Operations performed: 5007 Read, 4993 Write, 12800 Other = 22800 Total
Read 78.234Mb Written 78.016Mb Total transferred 156.25Mb (2.496Mb/sec)
159.74 Requests/sec executedXFS Results ( 2 Runs ):

XFS:

Operations performed: 5007 Read, 4993 Write, 12800 Other = 22800 Total
Read 78.234Mb Written 78.016Mb Total transferred 156.25Mb (2.5968Mb/sec)
166.20 Requests/sec executed

Operations performed: 5006 Read, 4994 Write, 12800 Other = 22800 Total
Read 78.219Mb Written 78.031Mb Total transferred 156.25Mb (2.5993Mb/sec)
166.36 Requests/sec executed

No idea why the slower disk is faster. Given the RAID 10 differences I saw as well ( 1200 requests vs 167 ) could these be a problem with faster disk subsystems?

February 9th, 2008

XFS & Centos 5 & MySQL Performance

OK, Sometimes you stumble onto things that are just not right. On my own personal set of hardware (independent from the Server with the IBM Raid card) I am still running Tests with the Mtron flash drives. I noticed a huge regression in performance late this week from earlier in the week. In fact it was truely head scratching. DBT2 results that were in the 26K TPM range suddenly dropped to 4K TPM.I hate to admit a big screw up, but my tests towards the end of the week were tainted.
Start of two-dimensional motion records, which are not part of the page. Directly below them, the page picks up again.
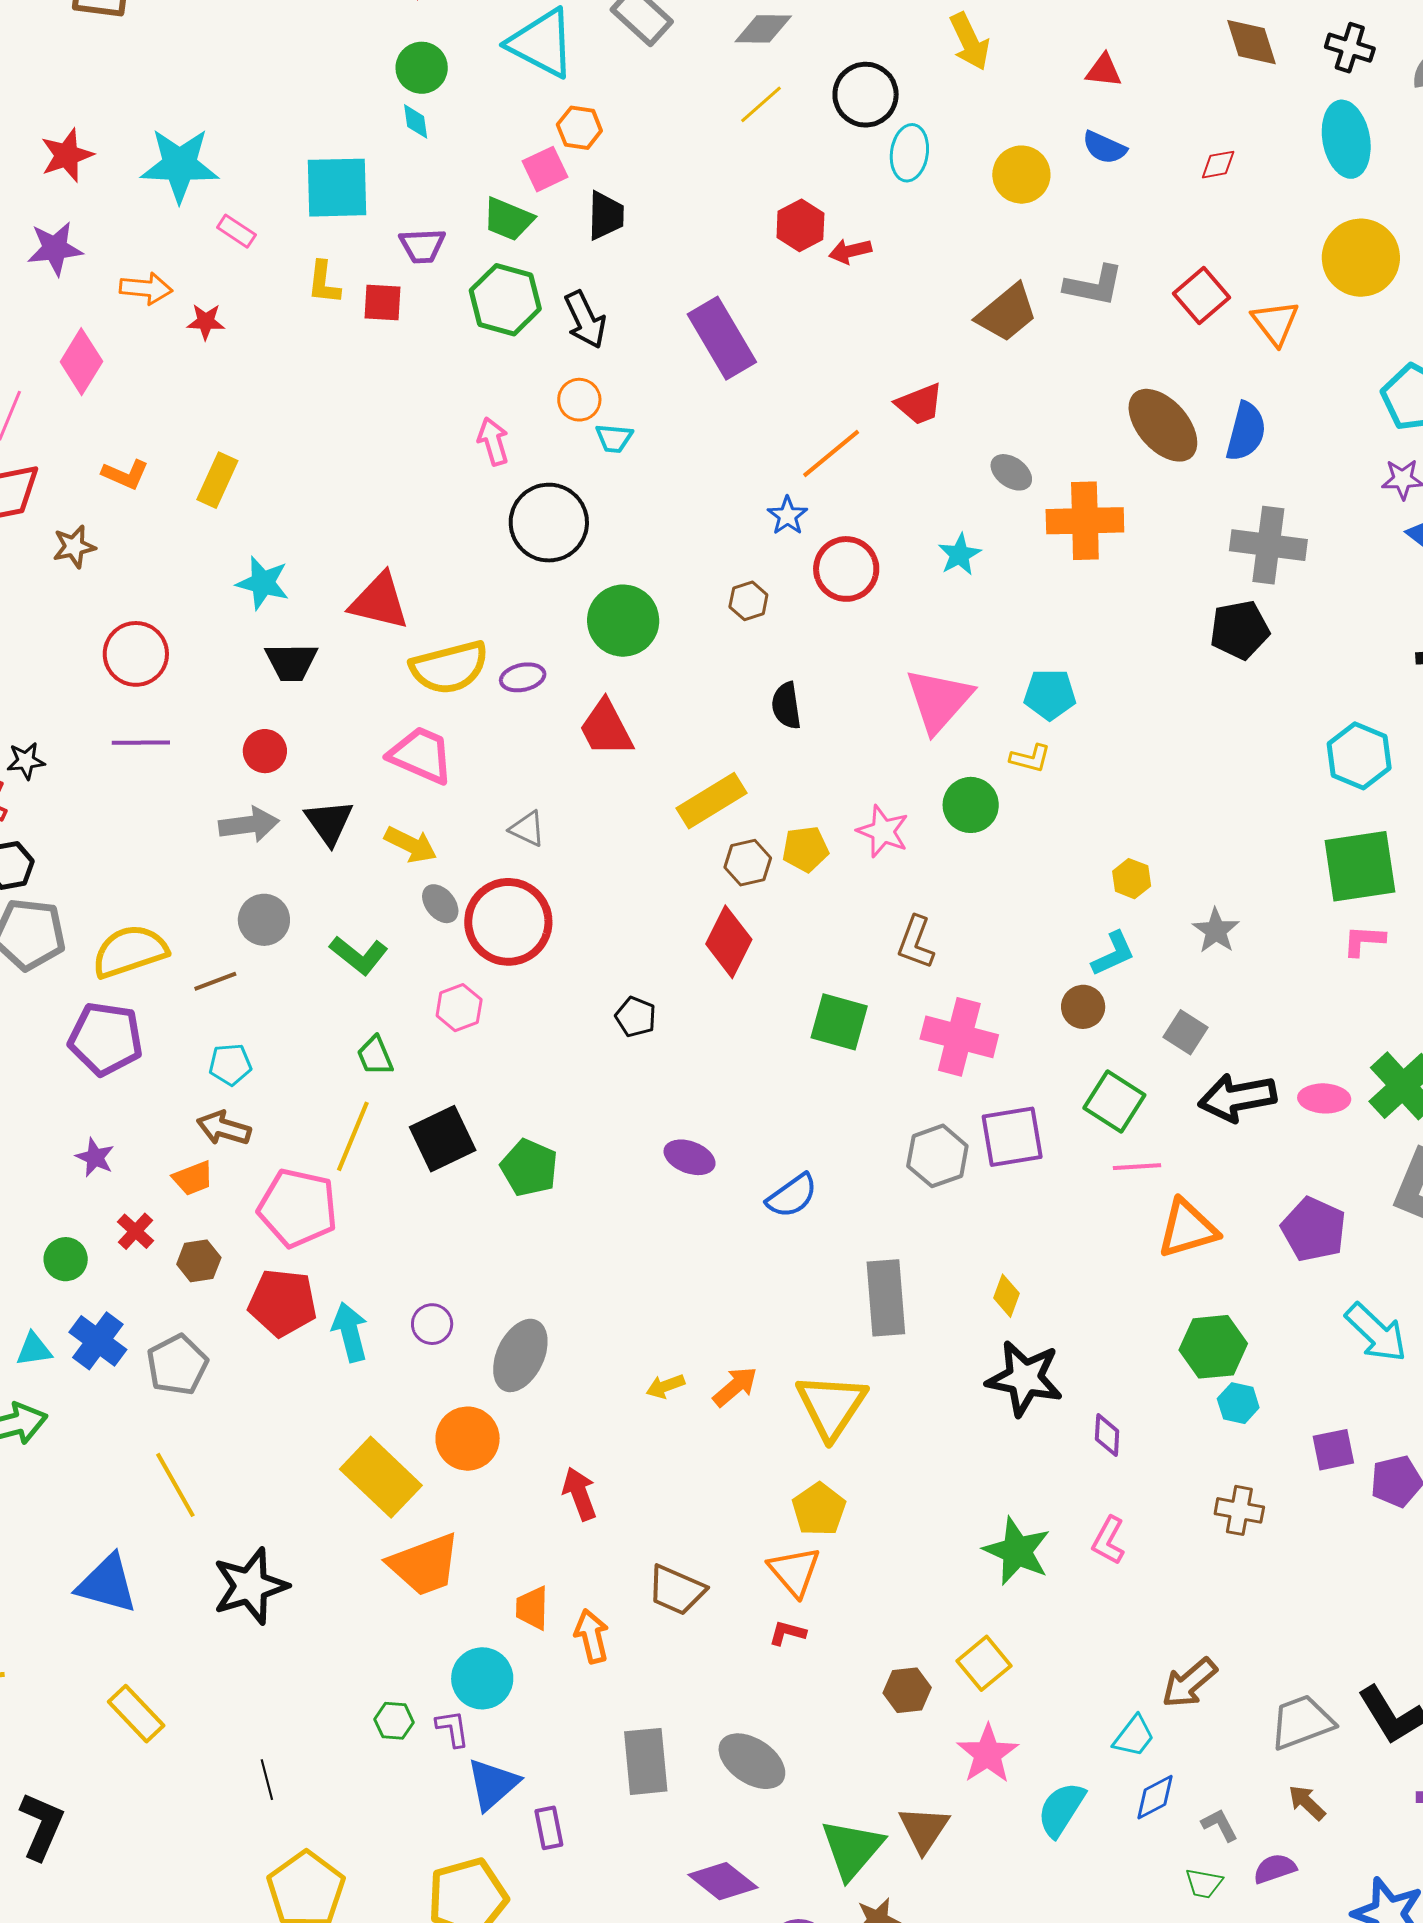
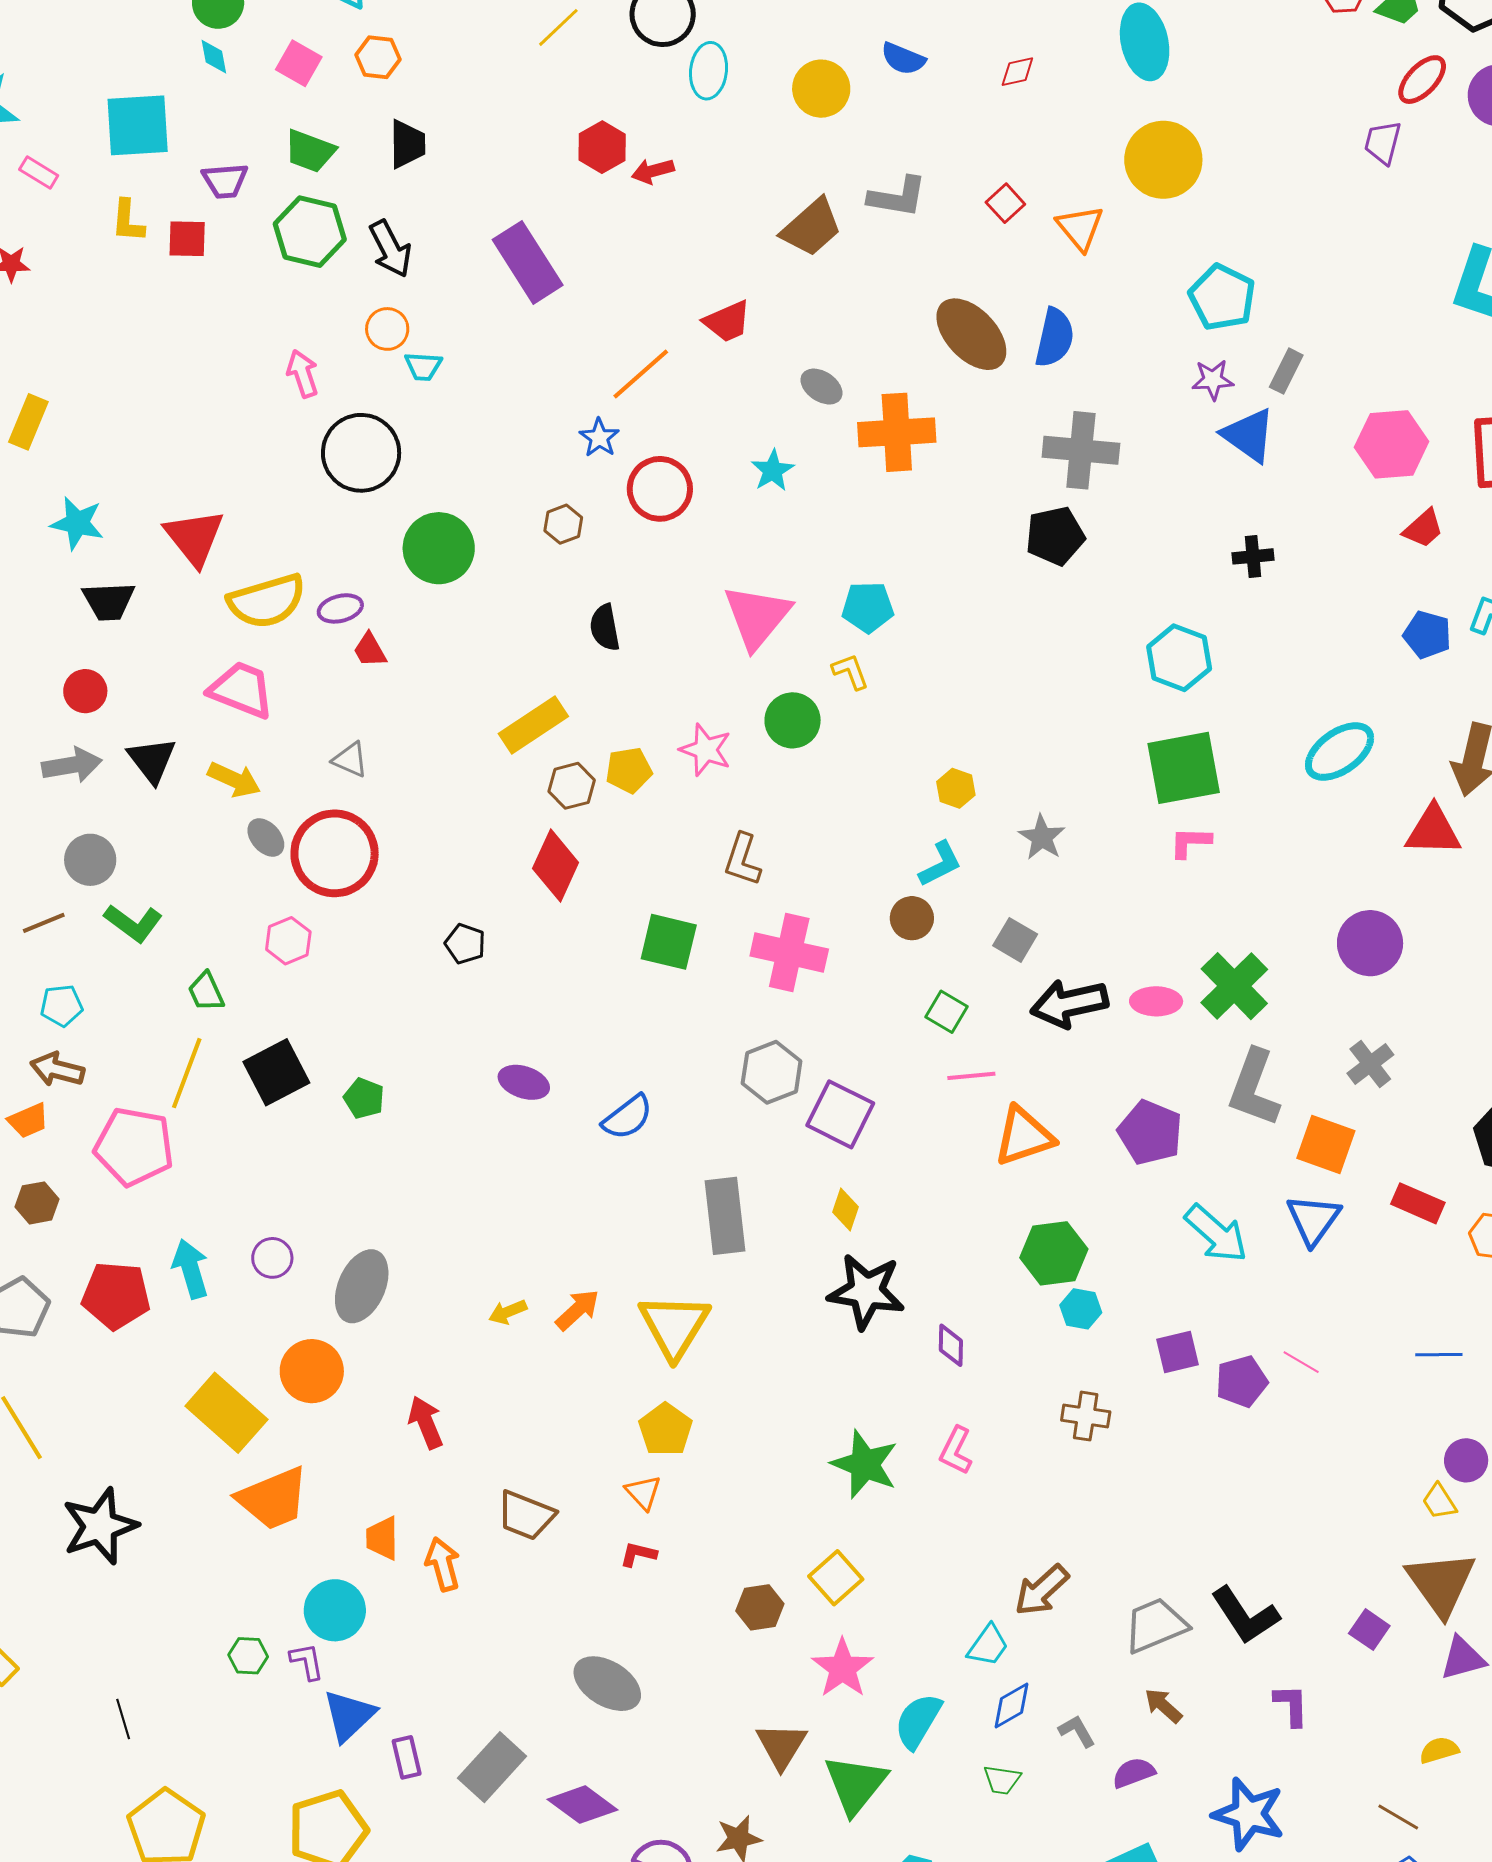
pink square: (545, 169) -> (299, 63), moved, turned -33
red square: (1202, 296) -> (1005, 203), size x0.7
red triangle: (379, 601) -> (194, 537), turned 40
red trapezoid: (606, 728) -> (370, 650), moved, size x0.6
yellow L-shape: (1030, 758) -> (850, 672), turned -123
green L-shape: (359, 955) -> (133, 923), moved
green square: (1114, 1101) -> (947, 1012), size x0.7
purple square: (1012, 1137) -> (840, 1114), moved, turned 38
green pentagon: (529, 1168) -> (364, 1098), size x0.7
red pentagon: (283, 1303) -> (116, 1296), moved
orange triangle: (794, 1571) -> (643, 1492), size x0.7
gray rectangle: (646, 1761) -> (492, 1767), moved, turned 50
green triangle: (852, 1849) -> (855, 1784), moved
green trapezoid: (1204, 1883) -> (1002, 1780), moved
While investigating the problem with the IBM Raid Card and XFS, I took one of the Mtron drives and rebuilt it with XFS. The benchmarks (sysbench) showed that on my hardware their was little performance difference. When I resumed my Mtron dbt2 benchmarks the mtron drive that housed the log files was indeed on this xfs drive.

Trying to figure out what was going on I noticed this (sde is the log drive, sdd is the data ):

Device: rrqm/s wrqm/s r/s w/s rsec/s wsec/s avgrq-sz avgqu-sz await svctm %util
sdd 16.02 79.76 728.09 79.98 29500.03 20417.09 61.77 4.67 5.78 0.45 35.98
sde 0.00 0.00 0.00 42.85 0.00 1115.12 26.03 0.99 23.11 23.07 98.86

42 writes per second is really low.

Looking at my previous tests iostat -x output which was performed on EXT3:

Device: rrqm/s wrqm/s r/s w/s rsec/s wsec/s avgrq-sz avgqu-sz await svctm %util
sdd 22.94 153.62 1895.74 153.96 63260.72 39412.58 50.09 5.30 2.59 0.38 77.82
sde 0.00 307.59 0.00 332.15 0.00 5117.92 15.41 0.07 0.21 0.21 7.00

Wow the difference is night and day. The bottleneck switches from sde the log drive to sdd the data drive. I redid the tests. Ext3 screamed and xfs choked again.

For the sake of documentation:

Centos 5 ( 2.6.18-53.1.6.el5 )
kmod-xfs-0.4-1.2.6.18_53.1.6.el5
xfsprogs-2.9.4-1.el5.centos

The dbt2 test in question was using 200 installed warehouses, 100 active, 16 connections, & 15 terminals per warehouse. I am setting up another test run, I will post the results here.